- **Exercise objective**: Please write out the entire listing below exactly, excluding its pictures.

- **Exercise data**:
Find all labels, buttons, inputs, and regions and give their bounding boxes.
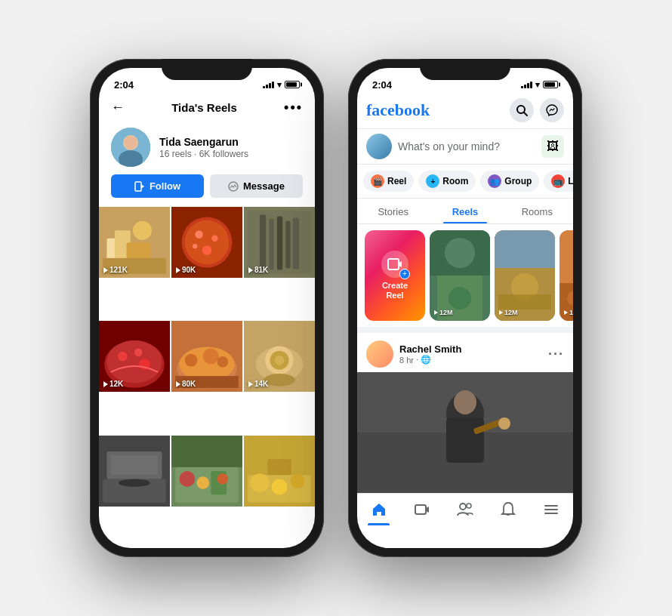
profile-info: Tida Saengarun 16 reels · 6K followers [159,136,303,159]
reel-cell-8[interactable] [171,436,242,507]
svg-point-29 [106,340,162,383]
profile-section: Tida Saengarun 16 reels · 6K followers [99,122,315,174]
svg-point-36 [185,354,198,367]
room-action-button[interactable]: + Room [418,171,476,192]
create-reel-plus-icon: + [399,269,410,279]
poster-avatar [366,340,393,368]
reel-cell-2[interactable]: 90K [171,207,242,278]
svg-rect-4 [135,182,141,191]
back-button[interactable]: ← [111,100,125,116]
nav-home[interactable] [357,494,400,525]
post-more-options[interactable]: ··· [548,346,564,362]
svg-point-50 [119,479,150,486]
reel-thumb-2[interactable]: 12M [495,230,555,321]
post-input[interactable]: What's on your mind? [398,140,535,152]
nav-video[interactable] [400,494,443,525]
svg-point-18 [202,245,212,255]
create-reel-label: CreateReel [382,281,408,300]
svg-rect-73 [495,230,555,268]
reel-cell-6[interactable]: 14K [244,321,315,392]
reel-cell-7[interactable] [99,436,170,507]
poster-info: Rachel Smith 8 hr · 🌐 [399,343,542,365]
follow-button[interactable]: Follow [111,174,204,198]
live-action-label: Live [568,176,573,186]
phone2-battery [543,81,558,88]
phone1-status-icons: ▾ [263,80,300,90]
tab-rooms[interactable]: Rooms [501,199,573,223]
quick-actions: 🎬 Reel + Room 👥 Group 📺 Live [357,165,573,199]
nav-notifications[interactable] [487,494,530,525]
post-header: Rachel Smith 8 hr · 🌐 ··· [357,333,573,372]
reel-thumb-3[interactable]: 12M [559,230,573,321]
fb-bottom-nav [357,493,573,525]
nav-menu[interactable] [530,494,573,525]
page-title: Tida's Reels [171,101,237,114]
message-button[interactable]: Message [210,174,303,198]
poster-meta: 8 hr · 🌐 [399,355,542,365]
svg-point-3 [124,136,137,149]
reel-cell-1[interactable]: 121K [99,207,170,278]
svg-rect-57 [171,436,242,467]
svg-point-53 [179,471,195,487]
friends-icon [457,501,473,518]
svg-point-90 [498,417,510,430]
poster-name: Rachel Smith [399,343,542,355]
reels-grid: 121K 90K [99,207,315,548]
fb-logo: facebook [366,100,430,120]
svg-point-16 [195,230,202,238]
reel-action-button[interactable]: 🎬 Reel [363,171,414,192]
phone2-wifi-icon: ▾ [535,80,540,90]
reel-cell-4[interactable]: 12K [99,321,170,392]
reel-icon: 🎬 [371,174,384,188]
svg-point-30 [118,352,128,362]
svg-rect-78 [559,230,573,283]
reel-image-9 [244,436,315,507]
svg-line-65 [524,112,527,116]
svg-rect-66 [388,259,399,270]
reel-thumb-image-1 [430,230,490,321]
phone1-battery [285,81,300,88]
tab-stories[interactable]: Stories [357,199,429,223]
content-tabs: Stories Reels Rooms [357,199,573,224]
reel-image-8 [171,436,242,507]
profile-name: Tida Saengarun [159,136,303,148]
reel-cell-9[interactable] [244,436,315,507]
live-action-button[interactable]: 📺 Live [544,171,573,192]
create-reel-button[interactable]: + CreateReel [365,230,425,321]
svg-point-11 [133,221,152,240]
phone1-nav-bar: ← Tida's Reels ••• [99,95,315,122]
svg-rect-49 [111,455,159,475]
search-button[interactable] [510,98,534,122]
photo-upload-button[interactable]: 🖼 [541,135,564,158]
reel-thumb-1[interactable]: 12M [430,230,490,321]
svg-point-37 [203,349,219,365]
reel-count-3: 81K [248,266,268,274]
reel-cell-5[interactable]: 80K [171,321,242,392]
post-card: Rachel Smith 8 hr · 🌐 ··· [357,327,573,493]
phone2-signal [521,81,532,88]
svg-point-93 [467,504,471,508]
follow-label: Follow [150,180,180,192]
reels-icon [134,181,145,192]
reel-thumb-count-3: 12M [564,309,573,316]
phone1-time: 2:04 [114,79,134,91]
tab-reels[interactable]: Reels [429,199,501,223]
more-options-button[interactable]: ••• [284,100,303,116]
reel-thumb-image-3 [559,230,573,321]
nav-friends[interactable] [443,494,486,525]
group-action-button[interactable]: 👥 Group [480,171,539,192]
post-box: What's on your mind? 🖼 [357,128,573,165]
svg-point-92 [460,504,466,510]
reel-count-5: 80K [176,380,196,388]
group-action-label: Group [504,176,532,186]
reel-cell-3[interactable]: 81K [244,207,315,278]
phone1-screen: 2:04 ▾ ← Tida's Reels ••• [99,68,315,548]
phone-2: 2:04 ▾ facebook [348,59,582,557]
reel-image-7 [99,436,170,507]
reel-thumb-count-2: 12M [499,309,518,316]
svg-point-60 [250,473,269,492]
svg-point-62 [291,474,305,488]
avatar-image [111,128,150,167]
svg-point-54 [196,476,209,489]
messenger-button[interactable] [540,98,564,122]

- **Response area**:
Find all labels, buttons, inputs, and regions and give their bounding boxes.
profile-info: Tida Saengarun 16 reels · 6K followers [159,136,303,159]
reel-cell-8[interactable] [171,436,242,507]
svg-point-29 [106,340,162,383]
profile-section: Tida Saengarun 16 reels · 6K followers [99,122,315,174]
svg-point-36 [185,354,198,367]
room-action-button[interactable]: + Room [418,171,476,192]
create-reel-plus-icon: + [399,269,410,279]
poster-avatar [366,340,393,368]
reel-cell-2[interactable]: 90K [171,207,242,278]
svg-rect-4 [135,182,141,191]
back-button[interactable]: ← [111,100,125,116]
nav-home[interactable] [357,494,400,525]
post-more-options[interactable]: ··· [548,346,564,362]
svg-point-50 [119,479,150,486]
reel-thumb-2[interactable]: 12M [495,230,555,321]
post-input[interactable]: What's on your mind? [398,140,535,152]
nav-video[interactable] [400,494,443,525]
svg-point-18 [202,245,212,255]
create-reel-label: CreateReel [382,281,408,300]
svg-rect-73 [495,230,555,268]
reel-cell-6[interactable]: 14K [244,321,315,392]
reel-cell-7[interactable] [99,436,170,507]
poster-info: Rachel Smith 8 hr · 🌐 [399,343,542,365]
follow-button[interactable]: Follow [111,174,204,198]
live-action-label: Live [568,176,573,186]
phone2-battery [543,81,558,88]
phone1-status-icons: ▾ [263,80,300,90]
tab-rooms[interactable]: Rooms [501,199,573,223]
quick-actions: 🎬 Reel + Room 👥 Group 📺 Live [357,165,573,199]
nav-notifications[interactable] [487,494,530,525]
post-header: Rachel Smith 8 hr · 🌐 ··· [357,333,573,372]
reel-thumb-3[interactable]: 12M [559,230,573,321]
fb-bottom-nav [357,493,573,525]
nav-menu[interactable] [530,494,573,525]
page-title: Tida's Reels [171,101,237,114]
message-button[interactable]: Message [210,174,303,198]
poster-meta: 8 hr · 🌐 [399,355,542,365]
svg-point-3 [124,136,137,149]
reel-cell-1[interactable]: 121K [99,207,170,278]
svg-rect-57 [171,436,242,467]
svg-point-53 [179,471,195,487]
friends-icon [457,501,473,518]
svg-point-90 [498,417,510,430]
poster-name: Rachel Smith [399,343,542,355]
reels-grid: 121K 90K [99,207,315,548]
fb-logo: facebook [366,100,430,120]
svg-point-16 [195,230,202,238]
reel-action-button[interactable]: 🎬 Reel [363,171,414,192]
phone2-wifi-icon: ▾ [535,80,540,90]
reel-cell-4[interactable]: 12K [99,321,170,392]
reel-icon: 🎬 [371,174,384,188]
svg-point-30 [118,352,128,362]
svg-rect-78 [559,230,573,283]
reel-image-9 [244,436,315,507]
svg-line-65 [524,112,527,116]
svg-rect-66 [388,259,399,270]
reel-thumb-image-1 [430,230,490,321]
phone1-battery [285,81,300,88]
tab-stories[interactable]: Stories [357,199,429,223]
content-tabs: Stories Reels Rooms [357,199,573,224]
reel-image-8 [171,436,242,507]
profile-name: Tida Saengarun [159,136,303,148]
reel-cell-9[interactable] [244,436,315,507]
live-action-button[interactable]: 📺 Live [544,171,573,192]
create-reel-button[interactable]: + CreateReel [365,230,425,321]
svg-point-11 [133,221,152,240]
phone1-nav-bar: ← Tida's Reels ••• [99,95,315,122]
svg-rect-49 [111,455,159,475]
search-button[interactable] [510,98,534,122]
photo-upload-button[interactable]: 🖼 [541,135,564,158]
reel-thumb-1[interactable]: 12M [430,230,490,321]
svg-point-37 [203,349,219,365]
reel-count-3: 81K [248,266,268,274]
reel-cell-5[interactable]: 80K [171,321,242,392]
post-card: Rachel Smith 8 hr · 🌐 ··· [357,327,573,493]
phone2-signal [521,81,532,88]
svg-point-93 [467,504,471,508]
follow-label: Follow [150,180,180,192]
reels-icon [134,181,145,192]
reel-thumb-count-3: 12M [564,309,573,316]
phone1-time: 2:04 [114,79,134,91]
tab-reels[interactable]: Reels [429,199,501,223]
more-options-button[interactable]: ••• [284,100,303,116]
reel-thumb-image-3 [559,230,573,321]
nav-friends[interactable] [443,494,486,525]
group-action-button[interactable]: 👥 Group [480,171,539,192]
post-box: What's on your mind? 🖼 [357,128,573,165]
svg-point-92 [460,504,466,510]
reel-count-5: 80K [176,380,196,388]
group-action-label: Group [504,176,532,186]
reel-cell-3[interactable]: 81K [244,207,315,278]
phone1-screen: 2:04 ▾ ← Tida's Reels ••• [99,68,315,548]
phone-2: 2:04 ▾ facebook [348,59,582,557]
reel-image-7 [99,436,170,507]
reel-thumb-count-2: 12M [499,309,518,316]
svg-point-60 [250,473,269,492]
svg-point-62 [291,474,305,488]
avatar-image [111,128,150,167]
svg-point-54 [196,476,209,489]
messenger-button[interactable] [540,98,564,122]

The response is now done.